The first part of the process was to ask for voluntary redundancy/early retirement. DH has not accepted VR and has said he would like to remain at the company.
If there are not enough takers this time around, then compulsory redundancies will ensue.
It seems as if they might have achieved their targets from the first round, which would be good.
If this is the case, then presumably they can't make DH redundant anyway, can they? If they have filled their quotas, and he has applied to stay, then he is safe - yes?
He has intimated that he thinks he will have been earmarked as someone they may wish to 'get rid of' - but it was my understanding of redundancy/employment law that individual targetting cannot happen (disciplinary issues to one side, of course).
If they've specifically said they will be making 90 posts redundant as part of this process, then they can't increase that number mid-process, or not without appropriate consultation anyway.
However just because they have more than 90 volunteers doesn't mean they've filled their quota. They may choose to reject some of the candidates for VR. I expect it was made clear that volunteering for redundancy doesn't guarantee it, they will have reserved the right to refuse it. Otherwise they run the risk of entire departments volunteering leaving no one with skills required, or of all the best people volunteering.
In terms of individual targetting, no that shouldn't happen.
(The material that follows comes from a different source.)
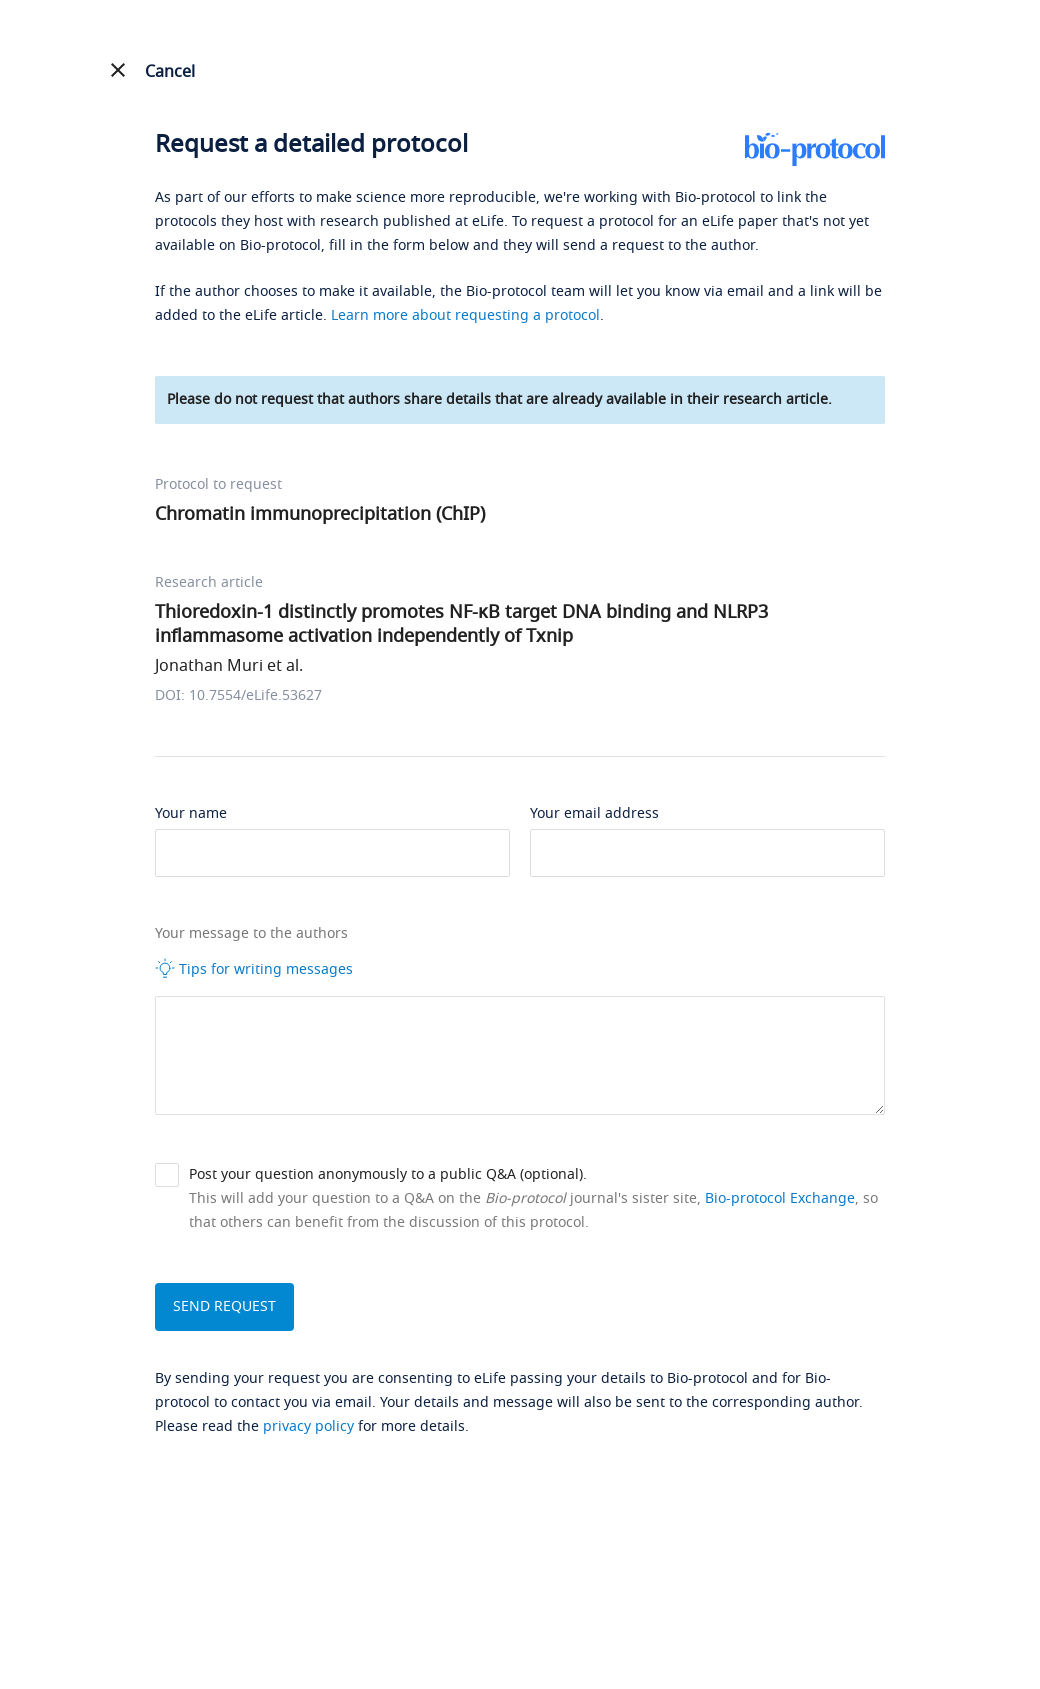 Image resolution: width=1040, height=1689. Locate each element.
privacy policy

In this type of situation I would expect criteria for selection for compulsory redundancy to be announced and agreed, usually including performance, disciplinary record, attendance record, skills and experience. Your DH should know what the criteria will be before they select people for compulsory redundancy.
So if he's got an exemplary record of the above things, it will be difficult to make him compulsorily redundant.
Of course, when I say targetting shouldn't occur, that doesn't mean it doesn't. It has been known for criteria to be 'massaged' to get the desired result. Agreeing criteria to be used beforehand, as they will do with unions I expect, means this is less likely to happen/more difficult to challenge if it does.
I expect they are hoping and anticipating not to have to make compulsory redundancies then. If they do have to, because they either don't get enough or the right volunteers, he should have criteria for compulsory redundancies explained then.